Montreal-based iGotcha Media is heading to Avenue A Razorfish’s Rock The Digital World event in New York City May 13-15 to show off its interactive digital window, designed, in this case, for JC Penney stores.
Similar iGotcha’s interactive digital windows in various designs (and available in numerous sizes), have been used twice by retail outlets in Canada: by Roots in Toronto, and Garage in Montreal. (Roots claimed a sales increase of 40% from the Toronto area following the screen’s installation, as well as a large increase in e-mail sign-ups.)
The JC Penney Interactive Storefront – powered by Avenue A Razorfish and iGotcha Media – will demonstrate the latest in interactive touch screen technology and how the window display on the front of a store can be turned into an immersive, engaging and playful experience for shoppers, even when the store is closed.
For example, a shopper passing the store at midnight could look for fashions available for certain activities (eg. parties, casual, work), see what’s available, zoom in on a specific dress, flip it over for details, add it to a shopping cart and have her order delivered. The touch screen window, which uses two types of foil in its production, also has a virtual keyboard for such details as an e-mail address, allowing a store to build a database.
When they launched iGotcha in 2005, founding partners lawyer Greg Adelstein, president, and engineer Michael Terni, vice-president, started the business offering WebPads with free Internet access in 50 high-traffic coffee bars and other Montreal hotspots. However, they have since refocused their business to concentrate on the development of interactive digital screens and conversion of stationery posters to interactive boards.
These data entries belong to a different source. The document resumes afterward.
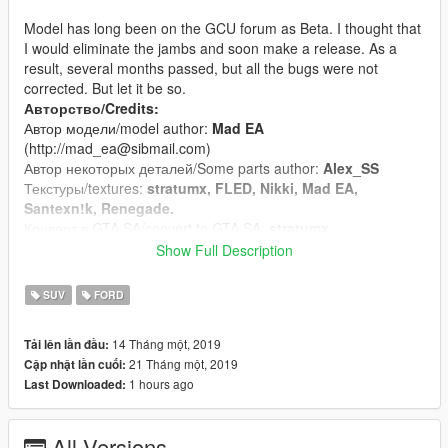
Model has long been on the GCU forum as Beta. I thought that
I would eliminate the jambs and soon make a release. As a
result, several months passed, but all the bugs were not
corrected. But let it be so.
Авторство/Credits:
Автор модели/model author:
Mad EA
(http://mad_ea@sibmail.com)
Автор некоторых деталей/Some parts author:
Alex_SS
Текстуры/textures:
stratumx, FLED, Nikki, Mad EA,
Santexn!k, Renegade.
Конверт в GTA SA/convert to GTA SA:
stratumx
Конверт в GTA V/convert to GTA V:
ryzhuk
Show Full Description
(vitalik.shvec.200066@gmail.com)
SUV
FORD
Особенности/Features:
Качественно проработанный кузов, салон, двигатель и. т.
14 Tháng một, 2019
Tải lên lần đầu:
д./Qualitatively designed body, interior, engine etc.;
21 Tháng một, 2019
Cập nhật lần cuối:
Поддержка функций движка игры (разбивющиеся стекла,
1 hours ago
Last Downloaded:
рабочая подвеска)/Supportы game engine functions
(breakable glass, working suspension);
Присутствуют все LOD-ы/All LODs are present;
All Versions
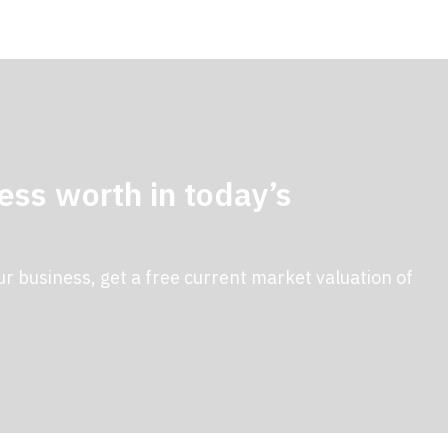
ess worth in today’s
ur business, get a free current market valuation of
They are planning to put their products in subways and airports as well as retail outlets across the U.S. and Canada. (Their Webpads may be refocused for use in niche markets such as doctors’ offices, based on an advertising and sponsorship model.)
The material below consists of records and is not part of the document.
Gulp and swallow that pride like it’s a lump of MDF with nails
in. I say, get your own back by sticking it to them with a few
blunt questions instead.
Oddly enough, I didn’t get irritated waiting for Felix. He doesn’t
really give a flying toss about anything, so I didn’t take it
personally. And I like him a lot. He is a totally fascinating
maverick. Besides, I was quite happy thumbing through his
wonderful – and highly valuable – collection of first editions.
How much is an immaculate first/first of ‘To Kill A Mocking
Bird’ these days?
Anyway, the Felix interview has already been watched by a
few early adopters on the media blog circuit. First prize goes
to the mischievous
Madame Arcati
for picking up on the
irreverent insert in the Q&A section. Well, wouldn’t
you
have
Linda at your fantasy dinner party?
The JC Penney window exhibit will be iGotcha’s first major showing in the U.S., but the company has developed prototypes for a range of possible advertisers, incorporating games, theatre information and numerous other possibilities.
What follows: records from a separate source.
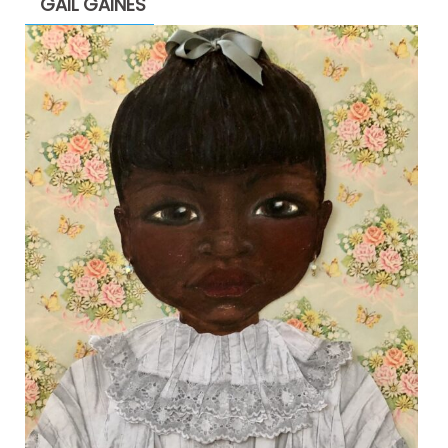
GAIL GAINES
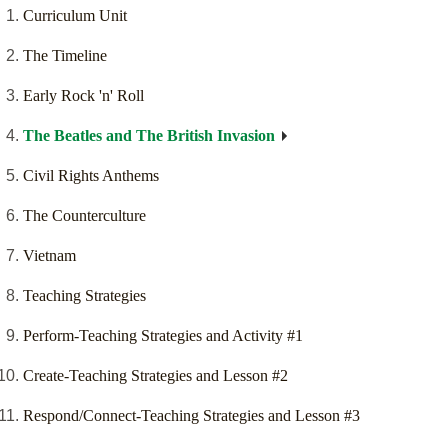
Curriculum Unit
The Timeline
Early Rock 'n' Roll
The Beatles and The British Invasion
Civil Rights Anthems
The Counterculture
Vietnam
Teaching Strategies
Perform-Teaching Strategies and Activity #1
Create-Teaching Strategies and Lesson #2
Respond/Connect-Teaching Strategies and Lesson #3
“Imagine during the Grand Prix weekend that a tourist passes a window and sees the driver’s hat he’s been looking for,” says Adelstein. “He could order it immediately via the store window, even if it’s midnight and arrange to have it sent to his home.”
iGotcha offers a full turnkey operation, including managing the content, but also offers the option for clients to handle it themselves. IGotcha’s interactive digital windows can provide clients with such information as the number of people using, the length of their sessions, which buttons were most used (eg. Was the blue or red dress more popular?), and other details, as well as database collection.